Segment Start: RECORD EXTRACTS

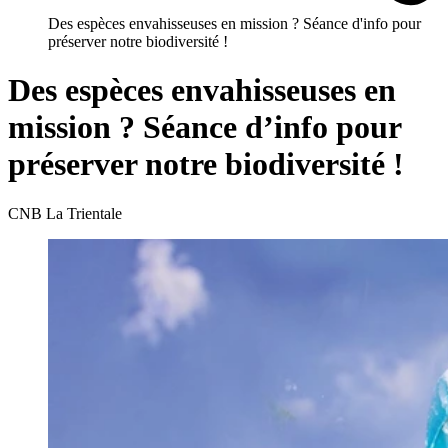
Des espèces envahisseuses en mission ? Séance d'info pour
préserver notre biodiversité !
Des espèces envahisseuses en
mission ? Séance d’info pour
préserver notre biodiversité !
CNB La Trientale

Segment End: RECORD EXTRACTS

WHAT IS REQUIRED
In the records above, some lines hold the word "mission"; copy each such line.

SOLUTION TO THIS TASK
Des espèces envahisseuses en mission ? Séance d'info pour
mission ? Séance d’info pour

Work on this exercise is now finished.